今は地下に眠る恋人の、かつての笑顔の面影を探してしまわないよう桂花はまぶしいよ
うに目もとに手をかざした。
陽が落ち、バヤンたちの泊まるゲルの持ち主が羊を屠り、宴を開いてくれた。
長時間馬を乗り回した昼間の疲れがいっぺんに出たのか、カイシャンは食事の途中で頭
が揺れ始めた。まだ飲み続ける気満々の男たちを とっとと見限って桂花のゲルに連れて
ゆくと、着くなり眠ってしまった。
少年の健やかな寝息と寝顔を見守りつつ、書物を広げたり、薬を調合する桂花の耳に、
酔った男たちの陽気な笑い声 羊や牛、馬たちの鳴き声がとぎれとぎれに風に運ばれて届
く。
やがて長く騒いでいた男たちもようやく寝静まった夜半、雨を伴わない雷雲がゲルの上
空に現れた。
雷光と轟音に、少年は目を覚ますどころか、かすかな笑みさえ浮かべて、深く寝入って
いる。
明かりを落としたゲルの中、桂花はカイシャンに寄り添って横になっていた。
風はゲルを包む布地の輪郭を丸くなぞるように吹き渡っては、過ぎてゆく。
(雷、風、・・・―――)
傍らに眠る少年の 守護の象徴―――
・・・穏やかな、震えるほど平和なこのひとときを桂花は何かに感謝すらしたいと思う。
そしてその直後に思い知る。
(いつまでこうやっていられるのだろうか―――)
馬に一人で乗れるようになれば、ほぼ一人前だ。
少年の寝顔を桂花はそっと見る。
(・・・ああ、大きくなった―――)
少年の成長に、残された時間の少なさに、桂花は胸に重苦しい つかえを感じる。
彼と未来に行くことはできない。それは最初からわかりきっていること。

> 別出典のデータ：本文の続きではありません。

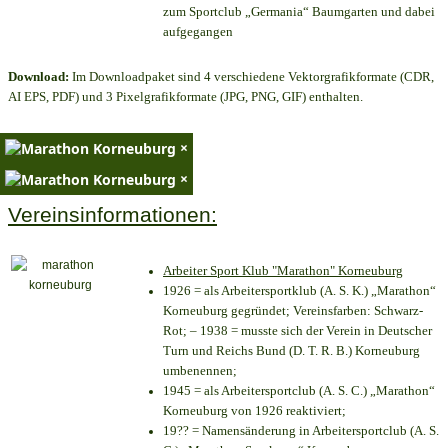
zum Sportclub „Germania“ Baumgarten und dabei
aufgegangen
Download:
Im Downloadpaket sind 4 verschiedene Vektorgrafikformate (CDR,
AI EPS, PDF) und 3 Pixelgrafikformate (JPG, PNG, GIF) enthalten.
×
×
Vereinsinformationen:
Arbeiter Sport Klub "Marathon" Korneuburg
1926 = als Arbeitersportklub (A. S. K.) „Marathon“
Korneuburg gegründet; Vereinsfarben: Schwarz-
Rot; – 1938 = musste sich der Verein in Deutscher
Turn und Reichs Bund (D. T. R. B.) Korneuburg
umbenennen;
1945 = als Arbeitersportclub (A. S. C.) „Marathon“
Korneuburg von 1926 reaktiviert;
19?? = Namensänderung in Arbeitersportclub (A. S.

桂花に出来る
のは、カイシャンの『今』を守ることだけだ。
(もう少し――― )
時が止まればいいとは思わない。けれど、少しだけ、もう少しだけ、おだやかに過ぎて
ほしいと桂花は願う。
「―――・・・」
何度目かの雷光と雷鳴の下、桂花の感覚に 何かが触れた。
音もなく身を起こすと、桂花はゲルの上部に目をやった。ゲルの真上には換気兼採光口
としてゲルの骨組みに布を張らない部分がある。そこから空が見える。
有事の際の用心として、桂花はその上部の骨組みの部分に細工を施していた。
風に草原の草が波打つ。その草をかき分けるようにして、桂花のゲルに近づいてくる獣
がいた。
やわらかい子供の血肉のにおいが獣を引き寄せたのだろうか 雷光の下を接近してくる
のは、一頭の巨大な狼だった。 銅貨のように光る双眸はゲルの出入り口のはためく布の
奥に向けられ、ぞろりと牙の生えた口から血の気配を漂わせる息を吐いて舌が長く垂れ下
がっている。
その狼の進行方向に 音もなく上空から降りてきたものがあった。
雷光が視界を青白く染め上げる。
牙をむきかけた狼が、本能的に身を低くし、背中の毛をそそけ立たせた。
雷光の下、紫銀の双眸が光る。吹きわたる風に白い長い髪を生き物のようにうねらせて
立つ、人ならざるもの―――
雷鳴が響き渡る。
びりびりと大気が振動する中、光を失わない紫銀の双眸が狼を見下ろす。
そして、低く それはつぶやきにも似た声だったが、狼の鼓膜に雷鳴の振動よりもはっき
りと響いた。
「子供の眠りを さまたげるな。去ね」
―――狼が人の言葉などわかるはずもない。しかし狼は桂花の足元に完全に屈服した。
桂花は狼の眉間あたりに軽く触れ、行け、と促した。
狼が遠く走り去るのを見届け、身をひるがえしてゲルの中に入ろうとした桂花が、目を
見開いた。
ゲルの出入り口の布が風に大きくはためいている。
はためく布の奥に、夜具の上に座ってこちらを見ている子供と目が合った。
「・・・ ・・・カイシャン 様?」
魔族の姿を見られただろうか
しかし子供はゲルの外に立ちすくむ桂花にむにゃむにゃと言葉にならない何かをつぶや
き、コテンと横になって再び眠ってしまった。
翌朝、気持ちよく目覚めたカイシャンは 今年生まれた仔馬を見に行くというバヤンに
ついて、朝駆けに出かけた。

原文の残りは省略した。